*PROMPT:*
Please give again every entry exactly as it appears, setting aside the pictures.

::::

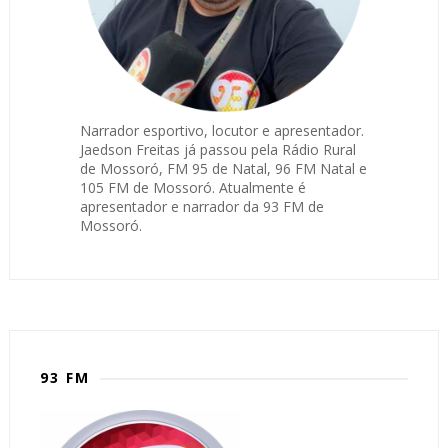
Narrador esportivo, locutor e apresentador.
Jaedson Freitas já passou pela Rádio Rural
de Mossoró, FM 95 de Natal, 96 FM Natal e
105 FM de Mossoró. Atualmente é
apresentador e narrador da 93 FM de
Mossoró.
93 FM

::::

*RESPONSE BOX:*
Narrador esportivo, locutor e apresentador.
Jaedson Freitas já passou pela Rádio Rural
de Mossoró, FM 95 de Natal, 96 FM Natal e
105 FM de Mossoró. Atualmente é
apresentador e narrador da 93 FM de
Mossoró.
93 FM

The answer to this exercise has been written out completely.